The true brilliance of “Fantastic Planet” is how its trippy style works as a counterpoint to its metaphorical connotations. The film’s message on peace is clear, but it’s buried under the sheer visual intensity of the film’s animation. In order to grapple with the ideas of “Fantastic Planet,” the viewer has to work through all of the film’s visual pleasures to explore the substance beneath the surface. It’s easy to get lost in Laloux’s world, especially because sequences like the Draags’ meditation process are rendered with such transporting imagery, but the film’s power and importance is found only by those who stay focused on the narrative.
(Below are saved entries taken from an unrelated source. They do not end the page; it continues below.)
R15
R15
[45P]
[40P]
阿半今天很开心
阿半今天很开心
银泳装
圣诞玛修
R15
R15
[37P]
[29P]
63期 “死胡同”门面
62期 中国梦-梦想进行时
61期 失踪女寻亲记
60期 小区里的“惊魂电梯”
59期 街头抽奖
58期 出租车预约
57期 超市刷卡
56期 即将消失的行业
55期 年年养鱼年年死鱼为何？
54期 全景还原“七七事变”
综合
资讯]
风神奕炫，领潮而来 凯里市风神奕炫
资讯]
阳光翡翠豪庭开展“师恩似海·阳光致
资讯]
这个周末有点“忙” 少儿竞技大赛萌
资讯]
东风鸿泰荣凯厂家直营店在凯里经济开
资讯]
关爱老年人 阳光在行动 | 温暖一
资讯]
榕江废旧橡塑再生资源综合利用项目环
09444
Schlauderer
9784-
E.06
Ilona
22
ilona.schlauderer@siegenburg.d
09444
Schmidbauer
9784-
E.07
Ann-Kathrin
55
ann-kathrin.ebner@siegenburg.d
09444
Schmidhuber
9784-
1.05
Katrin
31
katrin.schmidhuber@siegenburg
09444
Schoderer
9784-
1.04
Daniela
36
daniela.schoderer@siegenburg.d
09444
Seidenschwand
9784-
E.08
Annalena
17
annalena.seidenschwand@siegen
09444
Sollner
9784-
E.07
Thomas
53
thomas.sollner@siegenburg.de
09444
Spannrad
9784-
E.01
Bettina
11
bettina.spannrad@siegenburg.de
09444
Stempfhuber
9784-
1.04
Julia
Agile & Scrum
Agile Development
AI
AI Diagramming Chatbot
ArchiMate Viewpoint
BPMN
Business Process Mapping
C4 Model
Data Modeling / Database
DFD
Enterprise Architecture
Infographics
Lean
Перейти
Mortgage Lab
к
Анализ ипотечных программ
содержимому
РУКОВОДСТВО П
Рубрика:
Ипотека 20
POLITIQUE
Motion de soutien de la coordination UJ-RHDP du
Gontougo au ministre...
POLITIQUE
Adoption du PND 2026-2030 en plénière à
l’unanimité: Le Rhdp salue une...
Consider the film’s whiplash of an opening, in which Terr’s mother carries him and sprints through the Ygam wilderness only to be taunted and flicked around by three Draags. The film begins with a moment of stark oppression, but it’s not presented in bleak or brutal terms. Alain Goraguer’s smooth jazz score clouds the murder of Terr’s mother in a relaxed atmosphere, while the warped differences in scale among the Oms, Draags, and the Ygam world around them elevate the situation to surreal heights. It’s easy for the scene to seem dazzling, but watch what’s really unfolding and you get the first warning sign about Ygam’s racial divide. Animated films have a long history of tackling issues related to identity and conflicting belief systems (see “The Iron Giant,” “Wall-E,” “Waltz with Bashir,” and “Persepolis” to start), but few use animation as an extra learning tool as well as “Fantastic Planet.” It’s not a hard movie to watch, but it’s a thought-provoking test about one’s capacity to push through distractions and discover what’s important.
“Fantastic Planet” is now streaming on HBO Max.